───── LISTED RECORDS ─────

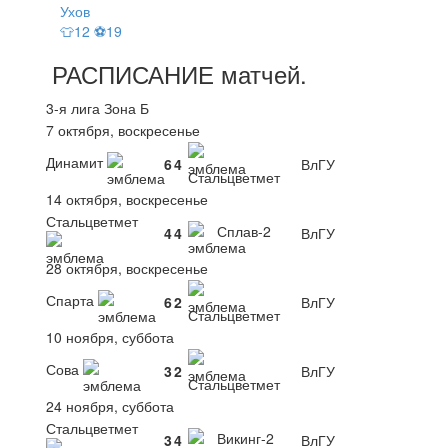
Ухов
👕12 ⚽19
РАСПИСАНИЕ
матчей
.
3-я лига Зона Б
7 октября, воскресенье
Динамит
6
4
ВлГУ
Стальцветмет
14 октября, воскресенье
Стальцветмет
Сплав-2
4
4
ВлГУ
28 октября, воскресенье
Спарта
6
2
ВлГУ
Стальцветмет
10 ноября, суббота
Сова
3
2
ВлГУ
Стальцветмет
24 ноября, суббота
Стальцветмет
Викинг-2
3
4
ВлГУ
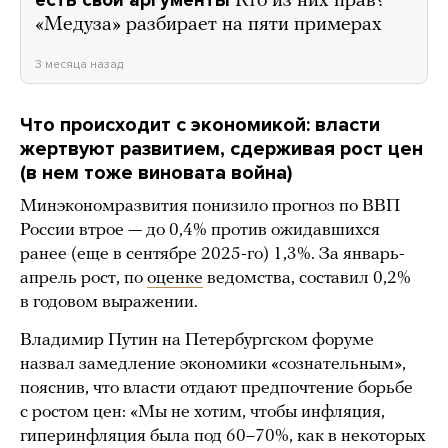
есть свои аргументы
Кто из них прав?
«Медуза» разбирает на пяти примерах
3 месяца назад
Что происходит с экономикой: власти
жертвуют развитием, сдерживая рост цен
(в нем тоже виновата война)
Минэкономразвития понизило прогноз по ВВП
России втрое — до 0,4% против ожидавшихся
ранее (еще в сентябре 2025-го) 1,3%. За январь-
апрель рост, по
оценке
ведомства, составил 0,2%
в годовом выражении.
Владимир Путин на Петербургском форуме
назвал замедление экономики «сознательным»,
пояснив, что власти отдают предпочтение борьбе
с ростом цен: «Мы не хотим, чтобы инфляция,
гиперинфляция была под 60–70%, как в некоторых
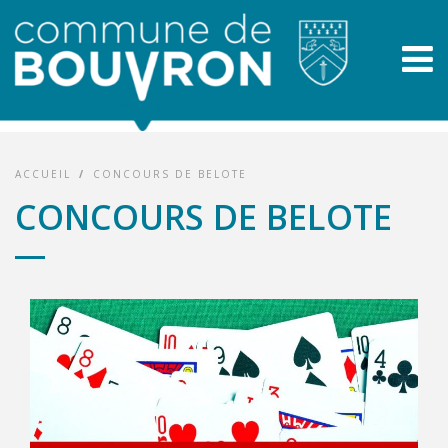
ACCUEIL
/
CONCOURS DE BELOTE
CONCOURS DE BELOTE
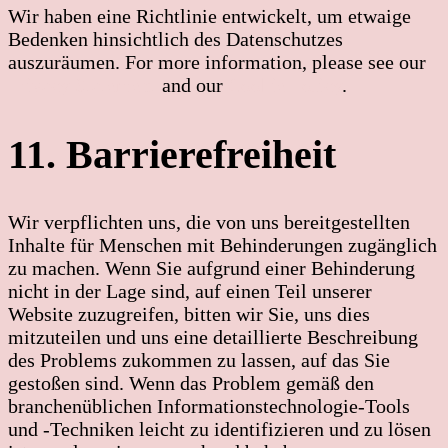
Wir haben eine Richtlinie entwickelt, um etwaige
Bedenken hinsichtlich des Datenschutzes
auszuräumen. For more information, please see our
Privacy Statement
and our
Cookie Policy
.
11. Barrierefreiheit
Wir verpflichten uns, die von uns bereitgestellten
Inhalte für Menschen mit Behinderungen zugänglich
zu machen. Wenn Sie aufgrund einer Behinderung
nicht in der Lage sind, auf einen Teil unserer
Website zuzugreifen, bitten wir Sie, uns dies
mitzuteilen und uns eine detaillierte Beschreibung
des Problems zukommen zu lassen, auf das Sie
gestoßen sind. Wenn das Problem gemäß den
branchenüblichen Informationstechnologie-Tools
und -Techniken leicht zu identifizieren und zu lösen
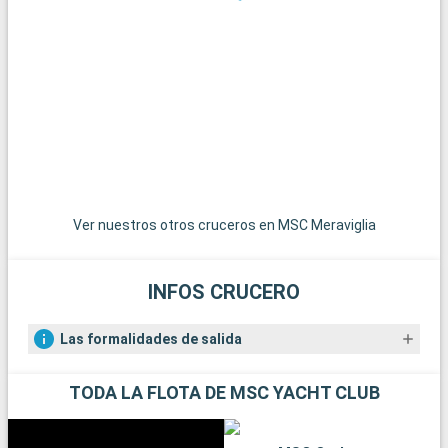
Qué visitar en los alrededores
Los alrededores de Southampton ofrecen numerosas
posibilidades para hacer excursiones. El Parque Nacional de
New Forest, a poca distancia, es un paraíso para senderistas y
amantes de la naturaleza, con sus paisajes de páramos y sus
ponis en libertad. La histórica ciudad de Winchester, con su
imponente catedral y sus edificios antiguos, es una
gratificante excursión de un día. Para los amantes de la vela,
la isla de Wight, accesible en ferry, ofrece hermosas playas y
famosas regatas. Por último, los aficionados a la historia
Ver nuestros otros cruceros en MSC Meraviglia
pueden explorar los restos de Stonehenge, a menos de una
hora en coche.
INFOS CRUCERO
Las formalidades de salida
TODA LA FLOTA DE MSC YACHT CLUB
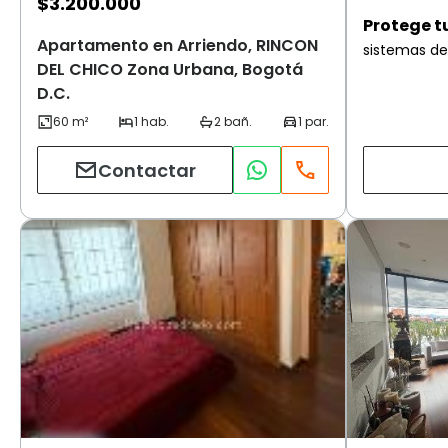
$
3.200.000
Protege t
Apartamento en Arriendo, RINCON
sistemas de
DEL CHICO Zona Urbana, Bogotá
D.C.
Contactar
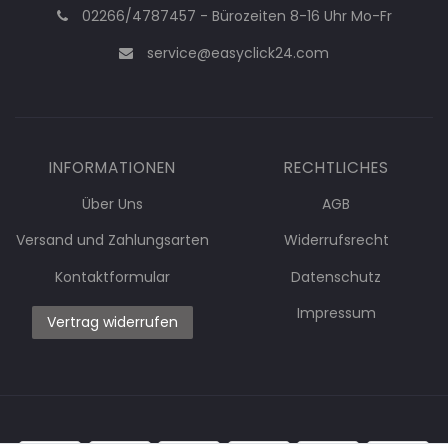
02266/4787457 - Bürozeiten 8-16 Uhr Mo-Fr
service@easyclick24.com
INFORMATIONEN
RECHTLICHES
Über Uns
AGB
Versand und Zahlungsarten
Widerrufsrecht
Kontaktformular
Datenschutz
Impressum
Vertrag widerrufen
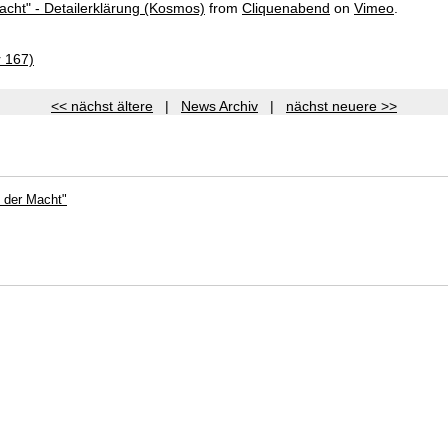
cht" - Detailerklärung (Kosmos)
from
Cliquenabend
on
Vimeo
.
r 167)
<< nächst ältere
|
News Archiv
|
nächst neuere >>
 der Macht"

─────
───── LISTED RECORDS ─────

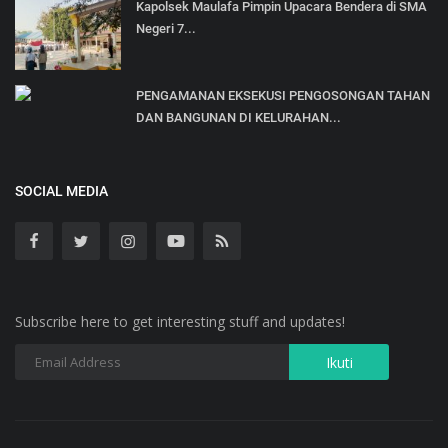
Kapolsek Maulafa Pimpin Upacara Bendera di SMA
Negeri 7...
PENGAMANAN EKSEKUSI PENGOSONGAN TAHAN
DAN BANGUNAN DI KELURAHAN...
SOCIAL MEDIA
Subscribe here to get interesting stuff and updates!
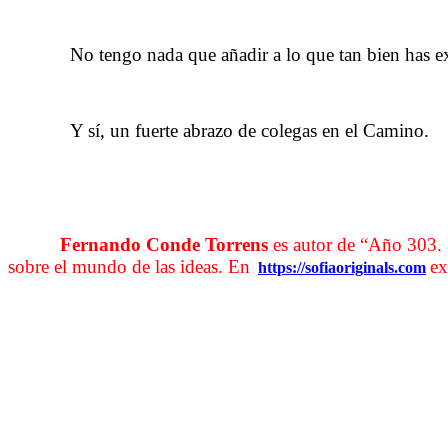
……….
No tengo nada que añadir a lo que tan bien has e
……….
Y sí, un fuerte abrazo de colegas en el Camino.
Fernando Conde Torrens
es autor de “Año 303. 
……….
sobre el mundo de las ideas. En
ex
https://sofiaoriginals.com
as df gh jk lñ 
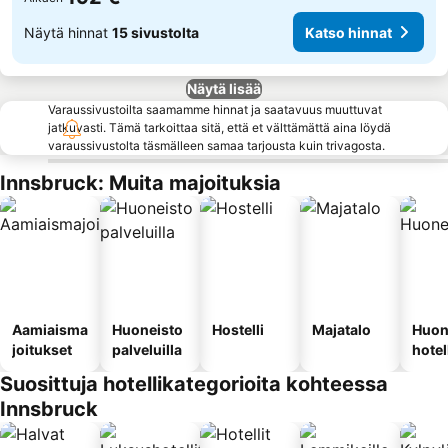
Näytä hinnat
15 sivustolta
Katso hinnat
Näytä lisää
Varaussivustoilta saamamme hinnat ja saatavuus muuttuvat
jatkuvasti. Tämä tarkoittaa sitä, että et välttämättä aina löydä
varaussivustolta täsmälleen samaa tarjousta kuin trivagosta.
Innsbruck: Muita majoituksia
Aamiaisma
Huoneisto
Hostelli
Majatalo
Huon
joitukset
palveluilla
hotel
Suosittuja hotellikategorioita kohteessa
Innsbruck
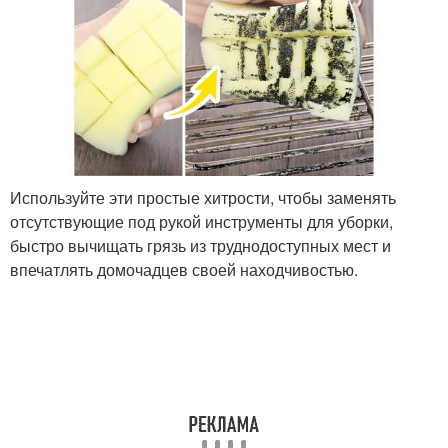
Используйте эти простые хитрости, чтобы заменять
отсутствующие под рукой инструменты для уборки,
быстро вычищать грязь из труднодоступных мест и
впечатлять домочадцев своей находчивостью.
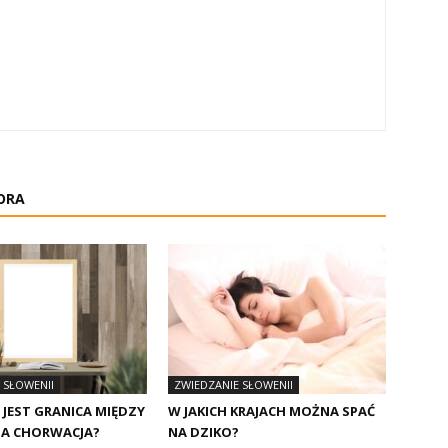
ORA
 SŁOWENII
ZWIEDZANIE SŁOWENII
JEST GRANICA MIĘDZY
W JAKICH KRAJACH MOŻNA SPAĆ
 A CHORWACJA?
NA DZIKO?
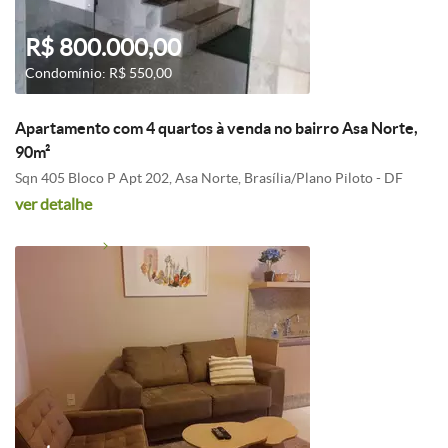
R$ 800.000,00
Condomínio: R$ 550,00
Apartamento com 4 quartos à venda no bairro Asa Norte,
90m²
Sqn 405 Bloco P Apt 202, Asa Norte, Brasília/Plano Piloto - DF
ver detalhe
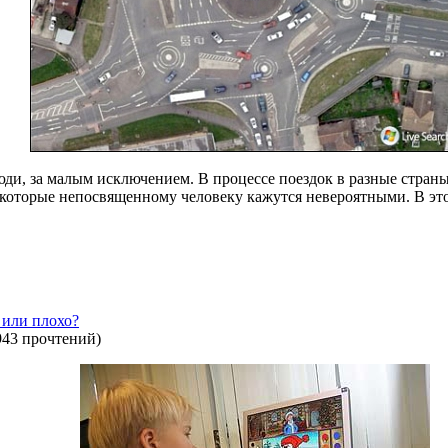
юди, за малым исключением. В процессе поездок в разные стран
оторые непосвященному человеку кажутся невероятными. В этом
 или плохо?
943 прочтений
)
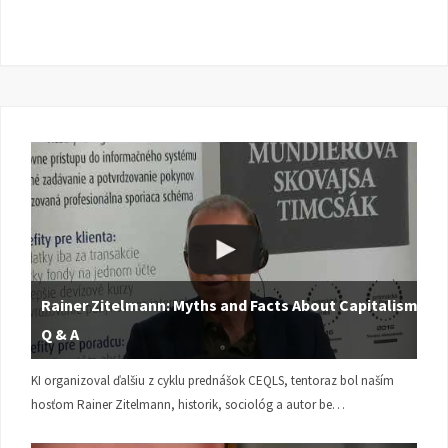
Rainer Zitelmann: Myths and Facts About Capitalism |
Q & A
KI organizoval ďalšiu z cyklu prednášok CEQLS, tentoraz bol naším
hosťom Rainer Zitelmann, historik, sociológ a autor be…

─────
───── LISTED RECORDS ─────

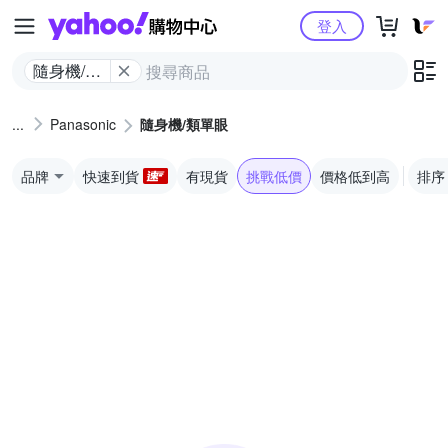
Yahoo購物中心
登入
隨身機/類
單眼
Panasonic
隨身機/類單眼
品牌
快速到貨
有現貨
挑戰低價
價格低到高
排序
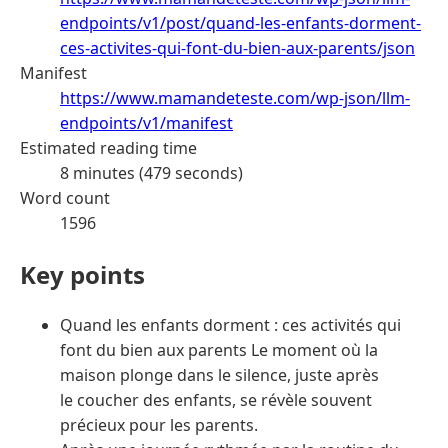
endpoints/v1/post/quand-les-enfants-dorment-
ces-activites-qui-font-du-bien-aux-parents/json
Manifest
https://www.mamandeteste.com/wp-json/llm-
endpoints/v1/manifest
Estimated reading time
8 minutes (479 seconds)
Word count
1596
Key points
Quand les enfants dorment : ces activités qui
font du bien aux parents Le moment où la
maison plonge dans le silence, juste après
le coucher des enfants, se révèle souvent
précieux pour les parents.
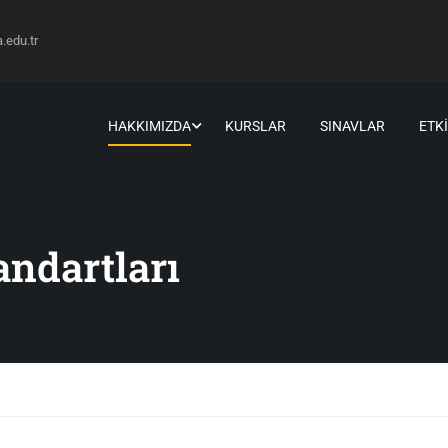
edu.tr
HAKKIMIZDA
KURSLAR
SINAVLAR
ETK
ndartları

─────

__PROBLEM STATEMENT__:
Please output, exactly as written, the lines above from the one holding "No tengo nada" through the one holding "hosťom Rainer Zitelmann, historik, sociológ", both included, with the pictures omitted.

__TASK ANSWER__:
No tengo nada que añadir a lo que tan bien has e
……….
Y sí, un fuerte abrazo de colegas en el Camino.
Fernando Conde Torrens
es autor de “Año 303. 
……….
sobre el mundo de las ideas. En
ex
https://sofiaoriginals.com
as df gh jk lñ 
Näytä hinnat
15 sivustolta
Katso hinnat
Näytä lisää
Varaussivustoilta saamamme hinnat ja saatavuus muuttuvat
jatkuvasti. Tämä tarkoittaa sitä, että et välttämättä aina löydä
varaussivustolta täsmälleen samaa tarjousta kuin trivagosta.
Innsbruck: Muita majoituksia
Aamiaisma
Huoneisto
Hostelli
Majatalo
Huon
joitukset
palveluilla
hotel
Suosittuja hotellikategorioita kohteessa
Innsbruck
Используйте эти простые хитрости, чтобы заменять
отсутствующие под рукой инструменты для уборки,
быстро вычищать грязь из труднодоступных мест и
впечатлять домочадцев своей находчивостью.
ORA
 SŁOWENII
ZWIEDZANIE SŁOWENII
JEST GRANICA MIĘDZY
W JAKICH KRAJACH MOŻNA SPAĆ
 A CHORWACJA?
NA DZIKO?
R$ 800.000,00
Condomínio: R$ 550,00
Apartamento com 4 quartos à venda no bairro Asa Norte,
90m²
Sqn 405 Bloco P Apt 202, Asa Norte, Brasília/Plano Piloto - DF
ver detalhe
юди, за малым исключением. В процессе поездок в разные стран
оторые непосвященному человеку кажутся невероятными. В этом
 или плохо?
943 прочтений
)
Rainer Zitelmann: Myths and Facts About Capitalism |
Q & A
KI organizoval ďalšiu z cyklu prednášok CEQLS, tentoraz bol naším
hosťom Rainer Zitelmann, historik, sociológ a autor be…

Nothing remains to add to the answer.